Il souffle sur les yeux du petit.
« Le soleil. »
« Bélier, viens ici. Souffle sur ce petit homme pour qu’il soit, comme toi, un qui mène, un qui va devant, non pas un qui suit. »
« Et maintenant, à moi.
« Enfant, dit le berger, j’ai été pendant toute ma vie le chef des bêtes. Toi, mon petit, par la gracieuseté de ton père, je viens te chercher au bord du troupeau, au moment où tu vas entrer dans le grand troupeau des hommes, pour te faire les souhaits.
« Et d’abord, je te dis : voilà la nuit, voilà les arbres, voilà les bêtes; tout à l’heure tu verras le jour. Tu connais tout.
« Et moi j’ajoute :
« Si Dieu m’écoute, il te sera donné d’aimer lentement, lentement dans tous tes amours, comme un qui tient les bras de la charrue et qui va un peu plus profond chaque jour.

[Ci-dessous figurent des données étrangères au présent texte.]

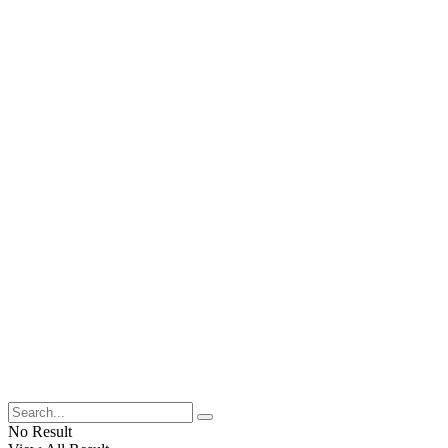
No Result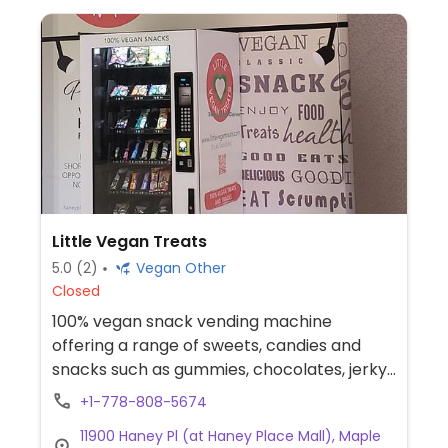
Little Vegan Treats
5.0
(2)
Vegan Other
Closed
100% vegan snack vending machine
offering a range of sweets, candies and
snacks such as gummies, chocolates, jerky,
chips and pretzels.
+1-778-808-5674
11900 Haney Pl (at Haney Place Mall), Maple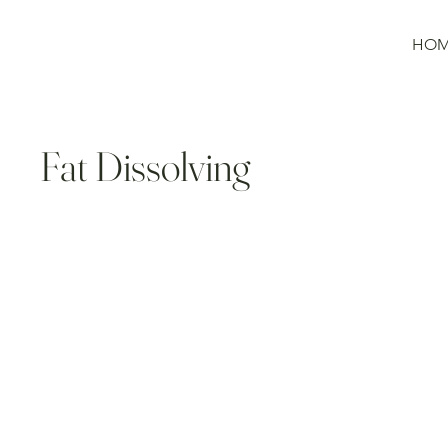
HO
Fat Dissolving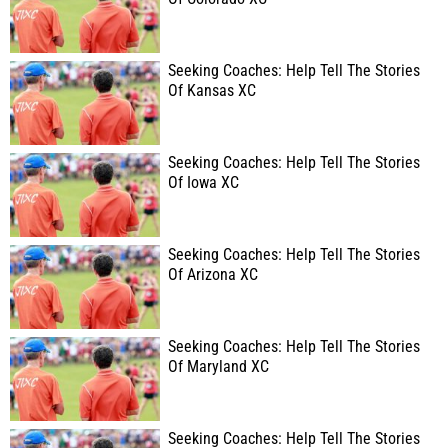
Seeking Coaches: Help Tell The Stories
Of Kansas XC
Seeking Coaches: Help Tell The Stories
Of Iowa XC
Seeking Coaches: Help Tell The Stories
Of Arizona XC
Seeking Coaches: Help Tell The Stories
Of Maryland XC
Seeking Coaches: Help Tell The Stories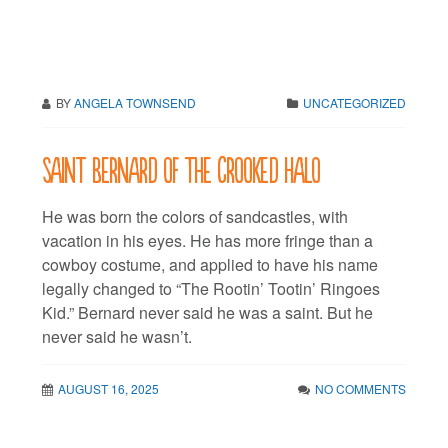
BY
ANGELA TOWNSEND
UNCATEGORIZED
Saint Bernard of the Crooked Halo
He was born the colors of sandcastles, with
vacation in his eyes. He has more fringe than a
cowboy costume, and applied to have his name
legally changed to “The Rootin’ Tootin’ Ringoes
Kid.” Bernard never said he was a saint. But he
never said he wasn’t.
AUGUST 16, 2025
NO COMMENTS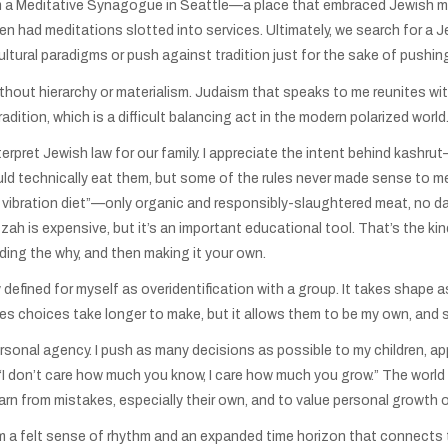
 a Meditative Synagogue in Seattle—a place that embraced Jewish my
even had meditations slotted into services. Ultimately, we search for a
ltural paradigms or push against tradition just for the sake of pushin
thout hierarchy or materialism. Judaism that speaks to me reunites wi
ition, which is a difficult balancing act in the modern polarized world
nterpret Jewish law for our family. I appreciate the intent behind kashr
ould technically eat them, but some of the rules never made sense to m
gh vibration diet”—only organic and responsibly-slaughtered meat, no dai
atzah is expensive, but it’s an important educational tool. That’s the kin
ing the why, and then making it your own.
y defined for myself as overidentification with a group. It takes shap
akes choices take longer to make, but it allows them to be my own, and
onal agency. I push as many decisions as possible to my children, appro
 “I don’t care how much you know, I care how much you grow.” The world 
learn from mistakes, especially their own, and to value personal growth
them a felt sense of rhythm and an expanded time horizon that connect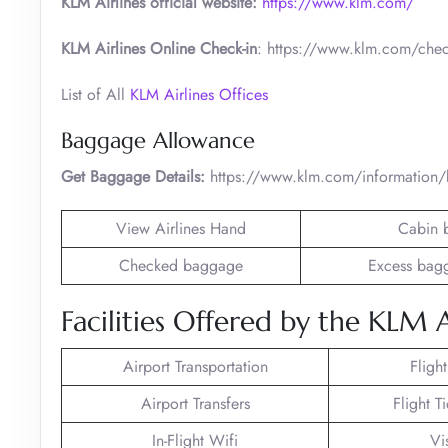
KLM Airlines official website:
https://www.klm.com/
KLM Airlines Online Check-in
: https://www.klm.com/chec
List of All
KLM Airlines Offices
Baggage Allowance
Get Baggage Details:
https://www.klm.com/information
View Airlines Hand
Cabin 
Checked baggage
Excess bag
Facilities Offered by the KLM A
Airport Transportation
Fligh
Airport Transfers
Flight T
In-Flight Wifi
Vi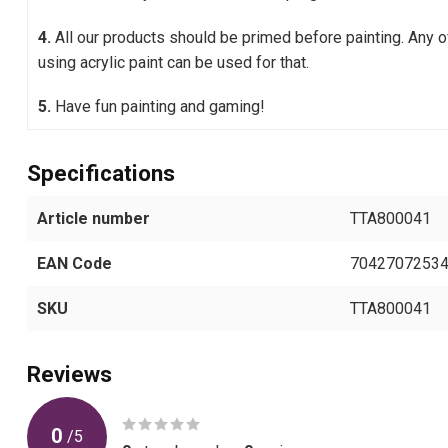
4.
All our products should be primed before painting. Any 
using acrylic paint can be used for that.
5.
Have fun painting and gaming!
Specifications
Article number
TTA800041
EAN Code
7042707253
SKU
TTA800041
Reviews
0
/
5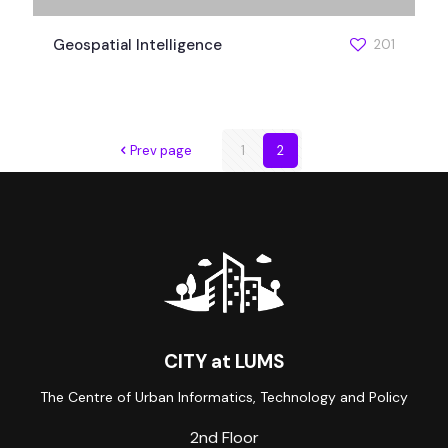
Geospatial Intelligence
201
Prev page
1
2
CITY at LUMS
The Centre of Urban Informatics, Technology and Policy
2nd Floor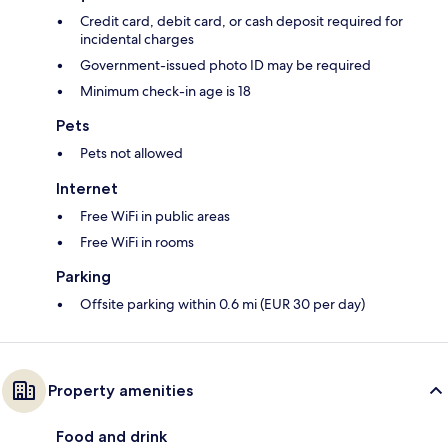
Credit card, debit card, or cash deposit required for
incidental charges
Government-issued photo ID may be required
Minimum check-in age is 18
Pets
Pets not allowed
Internet
Free WiFi in public areas
Free WiFi in rooms
Parking
Offsite parking within 0.6 mi (EUR 30 per day)
Property amenities
Food and drink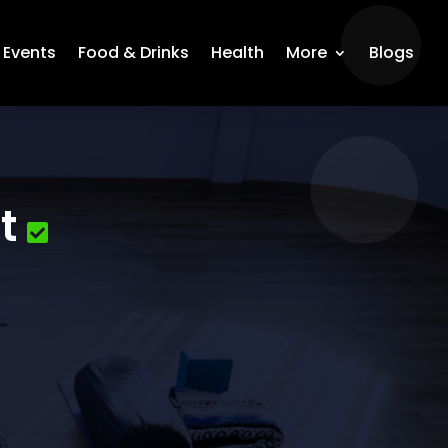
Events
Food & Drinks
Health
More
Blogs
t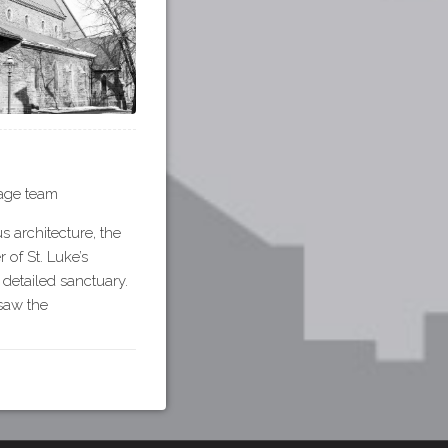
tage team
s architecture, the
of St. Luke’s
 detailed sanctuary.
rsaw the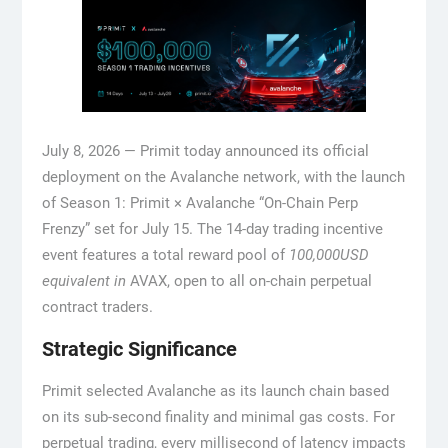
July 8, 2026 — Primit today announced its official
deployment on the Avalanche network, with the launch
of Season 1: Primit × Avalanche “On-Chain Perp
Frenzy” set for July 15. The 14-day trading incentive
event features a total reward pool of
100,000USD
equivalent in
AVAX, open to all on-chain perpetual
contract traders.
Strategic Significance
Primit selected Avalanche as its launch chain based
on its sub-second finality and minimal gas costs. For
perpetual trading, every millisecond of latency impacts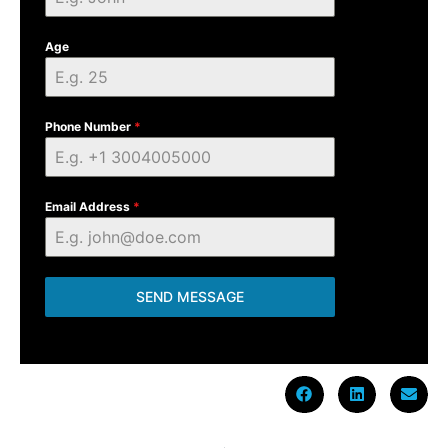
Age
Phone Number
*
Email Address
*
SEND MESSAGE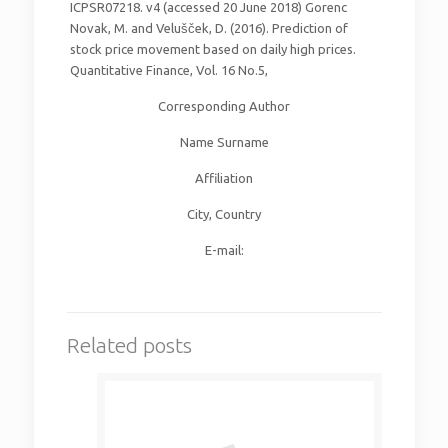
ICPSR07218. v4 (accessed 20 June 2018) Gorenc
Novak, M. and Velušček, D. (2016). Prediction of
stock price movement based on daily high prices.
Quantitative Finance, Vol. 16 No.5,
Corresponding Author
Name Surname
Affiliation
City, Country
E-mail:
Related posts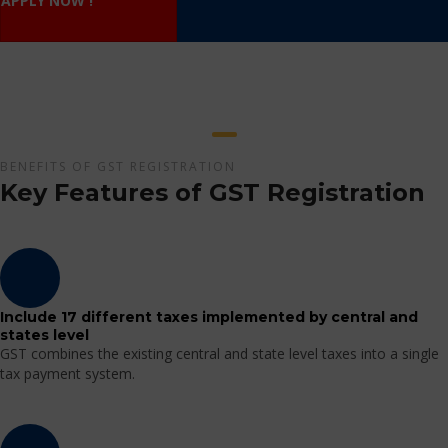
APPLY NOW !
BENEFITS OF GST REGISTRATION
Key Features of GST Registration
Include 17 different taxes implemented by central and
states level
GST combines the existing central and state level taxes into a single
tax payment system.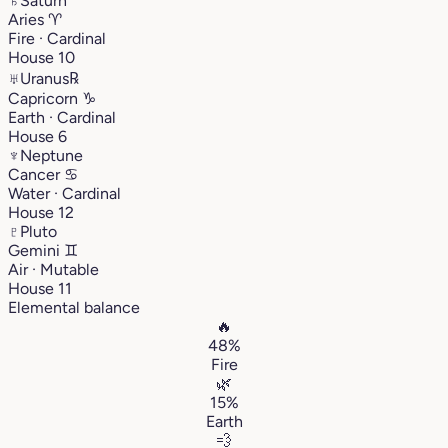
♄
Saturn
Aries
♈︎
Fire · Cardinal
House 10
♅
Uranus
℞
Capricorn
♑︎
Earth · Cardinal
House 6
♆
Neptune
Cancer
♋︎
Water · Cardinal
House 12
♇
Pluto
Gemini
♊︎
Air · Mutable
House 11
Elemental balance
🔥
48%
Fire
🌿
15%
Earth
💨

« Tu ne pleureras jamais la larme d’eau par les yeux, mais, comme la vigne, par l’endroit que le sort aura taillé et ça te fera de la vie sous les pieds, de la mousse sur la poitrine et de la santé tout autour.
« Tu feras ton chemin de la largeur de tes épaules.
« Il te sera donné la grande facilité de porter souvent le sac des autres, d’être au bord des routes comme une fontaine.
« Et tu aimeras les étoiles !
- Brave, dit sourdement le grand-père.
- Il va prendre froid.
- Laisse, femme, laisse. Il faut que nous lui fassions voir tout de suite ce que c’est, l’espérance ! »
Le berger hausse l'enfant à bout de bras, au-dessus de sa tête. Le bélier ronronne vers l'horizon d'entre ses grandes cornes épanouies. Et, comme sous ce ronflement d'amour, la nuit là-bas s'éclaire :
« Saint-Jean ! Saint-Jean ! crie Julia, regardez ! »
L'étoile des bergers monte dans la nuit.